------ Entries shown ------
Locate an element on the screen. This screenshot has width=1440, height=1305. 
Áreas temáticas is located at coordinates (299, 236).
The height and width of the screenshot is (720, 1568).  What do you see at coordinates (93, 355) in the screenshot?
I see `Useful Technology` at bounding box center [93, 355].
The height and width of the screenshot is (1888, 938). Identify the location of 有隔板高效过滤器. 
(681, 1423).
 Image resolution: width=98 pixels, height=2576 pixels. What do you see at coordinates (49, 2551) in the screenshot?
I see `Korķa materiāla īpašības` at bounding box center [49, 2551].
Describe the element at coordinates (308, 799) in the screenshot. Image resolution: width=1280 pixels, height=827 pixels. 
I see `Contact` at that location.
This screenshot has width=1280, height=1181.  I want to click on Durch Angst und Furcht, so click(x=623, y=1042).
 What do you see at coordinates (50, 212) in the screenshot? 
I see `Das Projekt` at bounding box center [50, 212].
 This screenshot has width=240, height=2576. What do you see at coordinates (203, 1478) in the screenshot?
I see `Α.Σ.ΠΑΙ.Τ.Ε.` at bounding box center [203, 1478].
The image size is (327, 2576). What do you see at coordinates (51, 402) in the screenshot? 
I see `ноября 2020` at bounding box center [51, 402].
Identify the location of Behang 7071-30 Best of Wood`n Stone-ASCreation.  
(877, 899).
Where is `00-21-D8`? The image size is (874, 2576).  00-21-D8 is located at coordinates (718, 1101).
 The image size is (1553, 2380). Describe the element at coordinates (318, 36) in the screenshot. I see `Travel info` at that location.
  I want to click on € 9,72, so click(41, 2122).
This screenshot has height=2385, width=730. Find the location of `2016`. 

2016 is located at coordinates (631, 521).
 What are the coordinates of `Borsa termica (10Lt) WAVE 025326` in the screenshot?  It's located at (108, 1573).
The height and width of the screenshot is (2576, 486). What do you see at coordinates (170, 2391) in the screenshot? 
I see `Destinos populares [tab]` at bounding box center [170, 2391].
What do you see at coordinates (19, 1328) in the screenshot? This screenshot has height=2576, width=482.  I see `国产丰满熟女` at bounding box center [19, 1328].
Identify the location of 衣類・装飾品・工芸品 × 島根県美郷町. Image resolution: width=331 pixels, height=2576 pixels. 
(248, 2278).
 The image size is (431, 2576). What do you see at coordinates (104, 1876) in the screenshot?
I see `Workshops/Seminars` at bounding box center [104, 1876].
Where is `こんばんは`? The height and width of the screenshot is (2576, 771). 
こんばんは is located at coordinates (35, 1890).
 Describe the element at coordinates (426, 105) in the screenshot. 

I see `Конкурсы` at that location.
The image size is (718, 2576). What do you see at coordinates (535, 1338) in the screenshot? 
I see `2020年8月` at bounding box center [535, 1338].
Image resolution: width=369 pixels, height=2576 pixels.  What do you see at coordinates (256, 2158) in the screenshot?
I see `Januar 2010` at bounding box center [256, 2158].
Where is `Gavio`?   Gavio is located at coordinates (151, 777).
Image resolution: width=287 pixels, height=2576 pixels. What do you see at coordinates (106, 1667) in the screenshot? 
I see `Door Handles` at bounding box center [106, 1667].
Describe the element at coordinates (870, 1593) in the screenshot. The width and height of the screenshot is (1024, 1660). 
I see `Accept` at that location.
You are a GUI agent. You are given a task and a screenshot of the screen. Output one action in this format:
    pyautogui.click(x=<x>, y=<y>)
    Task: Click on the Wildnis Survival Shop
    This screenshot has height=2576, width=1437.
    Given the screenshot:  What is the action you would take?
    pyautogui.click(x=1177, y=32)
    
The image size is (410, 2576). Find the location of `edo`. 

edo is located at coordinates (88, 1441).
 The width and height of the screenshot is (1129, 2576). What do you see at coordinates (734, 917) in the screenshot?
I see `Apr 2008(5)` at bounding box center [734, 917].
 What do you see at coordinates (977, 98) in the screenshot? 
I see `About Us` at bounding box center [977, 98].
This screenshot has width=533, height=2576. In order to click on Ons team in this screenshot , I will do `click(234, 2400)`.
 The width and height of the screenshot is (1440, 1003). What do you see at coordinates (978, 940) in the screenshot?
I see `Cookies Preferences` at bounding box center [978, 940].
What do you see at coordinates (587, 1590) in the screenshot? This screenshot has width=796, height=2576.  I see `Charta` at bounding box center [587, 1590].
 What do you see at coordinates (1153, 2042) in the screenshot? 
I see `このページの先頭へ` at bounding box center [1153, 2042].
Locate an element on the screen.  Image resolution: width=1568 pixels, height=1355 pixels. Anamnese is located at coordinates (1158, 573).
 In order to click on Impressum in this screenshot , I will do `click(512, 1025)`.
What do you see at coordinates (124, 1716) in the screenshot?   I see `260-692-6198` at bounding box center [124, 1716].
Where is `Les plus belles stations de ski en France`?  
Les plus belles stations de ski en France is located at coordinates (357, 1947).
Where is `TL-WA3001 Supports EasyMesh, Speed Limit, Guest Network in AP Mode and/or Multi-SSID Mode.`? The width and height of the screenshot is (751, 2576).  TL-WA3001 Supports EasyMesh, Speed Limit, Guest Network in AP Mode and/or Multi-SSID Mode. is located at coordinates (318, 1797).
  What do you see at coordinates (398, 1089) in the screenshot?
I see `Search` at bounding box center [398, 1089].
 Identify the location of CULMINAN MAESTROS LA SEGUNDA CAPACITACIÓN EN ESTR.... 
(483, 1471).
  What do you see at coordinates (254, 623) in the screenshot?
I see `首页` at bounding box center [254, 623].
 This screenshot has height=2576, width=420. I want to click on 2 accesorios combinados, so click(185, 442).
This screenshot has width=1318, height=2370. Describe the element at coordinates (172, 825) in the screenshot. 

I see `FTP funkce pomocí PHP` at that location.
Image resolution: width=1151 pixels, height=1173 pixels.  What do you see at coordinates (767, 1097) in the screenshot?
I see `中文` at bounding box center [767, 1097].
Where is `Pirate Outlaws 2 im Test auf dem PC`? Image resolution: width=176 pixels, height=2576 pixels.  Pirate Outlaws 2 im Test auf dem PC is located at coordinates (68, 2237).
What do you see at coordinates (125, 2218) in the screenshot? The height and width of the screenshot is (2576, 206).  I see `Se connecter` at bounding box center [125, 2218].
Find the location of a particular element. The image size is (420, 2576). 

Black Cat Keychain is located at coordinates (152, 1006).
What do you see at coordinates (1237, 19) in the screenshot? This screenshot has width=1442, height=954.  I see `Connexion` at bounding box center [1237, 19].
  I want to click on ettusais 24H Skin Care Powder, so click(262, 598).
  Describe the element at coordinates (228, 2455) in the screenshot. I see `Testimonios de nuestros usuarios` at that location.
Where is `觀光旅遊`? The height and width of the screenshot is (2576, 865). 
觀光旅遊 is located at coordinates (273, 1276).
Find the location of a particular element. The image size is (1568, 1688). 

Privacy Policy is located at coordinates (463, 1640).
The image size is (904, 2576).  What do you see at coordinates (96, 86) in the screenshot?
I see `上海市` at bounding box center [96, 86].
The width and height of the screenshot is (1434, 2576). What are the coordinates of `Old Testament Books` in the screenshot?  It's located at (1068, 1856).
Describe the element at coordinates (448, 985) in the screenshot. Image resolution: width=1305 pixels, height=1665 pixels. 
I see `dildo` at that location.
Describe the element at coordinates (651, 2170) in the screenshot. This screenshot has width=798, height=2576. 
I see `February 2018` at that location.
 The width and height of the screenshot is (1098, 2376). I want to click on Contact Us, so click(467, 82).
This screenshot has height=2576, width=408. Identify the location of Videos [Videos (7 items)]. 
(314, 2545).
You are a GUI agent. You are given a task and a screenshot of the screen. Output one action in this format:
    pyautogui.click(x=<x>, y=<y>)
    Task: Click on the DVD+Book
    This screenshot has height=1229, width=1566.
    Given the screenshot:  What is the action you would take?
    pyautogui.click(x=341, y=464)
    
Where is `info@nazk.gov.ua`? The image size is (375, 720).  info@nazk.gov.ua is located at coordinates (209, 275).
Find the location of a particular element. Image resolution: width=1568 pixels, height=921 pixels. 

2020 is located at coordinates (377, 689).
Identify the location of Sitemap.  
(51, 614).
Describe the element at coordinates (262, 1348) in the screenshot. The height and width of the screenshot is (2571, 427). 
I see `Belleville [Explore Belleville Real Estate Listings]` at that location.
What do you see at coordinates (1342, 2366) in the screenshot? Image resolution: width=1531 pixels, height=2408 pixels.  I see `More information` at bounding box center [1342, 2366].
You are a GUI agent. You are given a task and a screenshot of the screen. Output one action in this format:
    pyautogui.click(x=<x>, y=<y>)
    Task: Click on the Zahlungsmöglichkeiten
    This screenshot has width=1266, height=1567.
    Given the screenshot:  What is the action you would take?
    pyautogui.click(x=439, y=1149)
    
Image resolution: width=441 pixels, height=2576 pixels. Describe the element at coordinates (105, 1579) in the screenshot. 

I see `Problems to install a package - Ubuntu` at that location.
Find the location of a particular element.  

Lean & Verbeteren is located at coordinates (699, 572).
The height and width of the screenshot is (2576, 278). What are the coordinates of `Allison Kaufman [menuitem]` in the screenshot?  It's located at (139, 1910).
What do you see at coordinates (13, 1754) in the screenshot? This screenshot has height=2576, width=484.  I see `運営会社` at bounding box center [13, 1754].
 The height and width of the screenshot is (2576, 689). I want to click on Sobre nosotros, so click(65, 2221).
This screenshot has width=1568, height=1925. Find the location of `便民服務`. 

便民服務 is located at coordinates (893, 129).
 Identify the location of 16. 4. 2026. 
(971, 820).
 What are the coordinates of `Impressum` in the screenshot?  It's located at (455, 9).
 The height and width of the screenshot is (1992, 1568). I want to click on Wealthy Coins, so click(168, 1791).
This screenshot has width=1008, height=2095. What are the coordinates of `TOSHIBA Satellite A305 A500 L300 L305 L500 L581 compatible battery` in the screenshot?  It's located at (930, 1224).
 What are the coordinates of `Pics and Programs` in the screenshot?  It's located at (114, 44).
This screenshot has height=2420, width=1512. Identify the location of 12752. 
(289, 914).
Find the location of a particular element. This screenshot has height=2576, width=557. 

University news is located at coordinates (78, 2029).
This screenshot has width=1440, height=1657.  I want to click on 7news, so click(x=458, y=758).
------
**Your assignment**:
From the material above, retype precisely the lines between the line holding "is (1568, 1688)." and the line holding "The width and height of the screenshot is (1434, 2576).", inclusive, and nothing beyond them.

**Answer below**:
Find the location of a particular element. The image size is (1568, 1688). 

Privacy Policy is located at coordinates (463, 1640).
The image size is (904, 2576).  What do you see at coordinates (96, 86) in the screenshot?
I see `上海市` at bounding box center [96, 86].
The width and height of the screenshot is (1434, 2576). What are the coordinates of `Old Testament Books` in the screenshot?  It's located at (1068, 1856).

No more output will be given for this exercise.